Morrison chanced a glance over his shoulder toward the engineers and was surprised to see one of the imagers had crawled up almost to the line. Alison Handes stood next to it, a smug smile threatening to break through her inexpressive mask. She was using its digging nerves as weapons. "They send us monsters, we send them engineers," she murmured, then noticed Morrison looking at her.
Adon, what a woman. Morrison winked at her. It probably wasn't very effective, what with all the soot on his glasses. But by Adon, she smiled back at him.
Hell with this. He was going to live to ask her to dinner. He turned back to his scope and started shooting again.
The imagers were scattered evenly around the tight defensive circle, their nerves digging into the ground only to stab back out across the killing zone, twisting up Chimeras by the score and killing them by the handfuls.
Turning tools of inquiry into tools of slaughter. Morrison might have objected in his more radical younger years. Now, he was damned happy for it.
But the Chimeras were too many. There seemed to be no end to them, and simple mathematics said that when finite bullets faced infinite cannon fodder, the bullets would eventually run out.
"Hey, we've got incoming from above!" someone shouted.
"Humans, they're humans. From the skywhale," said someone else. "Don't shoot them!"
"Reinforcements?"
"Adon, I hope so!"
"Get them on the lines the moment they land!"
Morrison glanced back in time to see a young woman in a skinsuit swoop down to a landing within the defensive perimeter. Skinsuit? That meant she was a Maga. And that meant she wasn't from Hallard.

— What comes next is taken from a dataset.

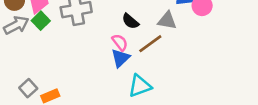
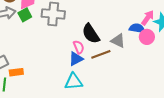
black semicircle: (130, 21) -> (91, 34), size x1.5
cyan triangle: (140, 86) -> (74, 82), moved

Which meant she was a Generosa. Great. Just what they needed.
Not his problem, not yet. When Morrison turned back to his scope, he found himself staring into a mouth full of shark's teeth.
Parrots weren't supposed to have mouths at all, never mind shark's teeth. The Chimera reared up on its hind legs and drew back the talons of its colorful wings, readying to strike Morrison.

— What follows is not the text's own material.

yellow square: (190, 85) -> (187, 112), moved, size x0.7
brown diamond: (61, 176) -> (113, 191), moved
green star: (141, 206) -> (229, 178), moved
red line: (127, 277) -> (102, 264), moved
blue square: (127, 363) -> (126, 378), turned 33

Then its head exploded in a burst of blue blood.
It hit the ground with additional force thanks to the object that had fallen from the sky onto its head.
No, not object. Person.
A young man, dark and dark-haired and wearing a skinsuit, rose from the corpse, flapped his gliding wings once, and turned to face the onrushing horde. He held up a hand, and a telltale flesheater mist shot from it into the Chimeras. Terrible lesions opened on their skin, and blue blood splattered to the ground.
The boy glanced back at Morrison for a moment. Was that a blindfold over his eyes? Now the Generosi were just showing off.
Then the boy jumped into the fray.
This day just kept getting stranger.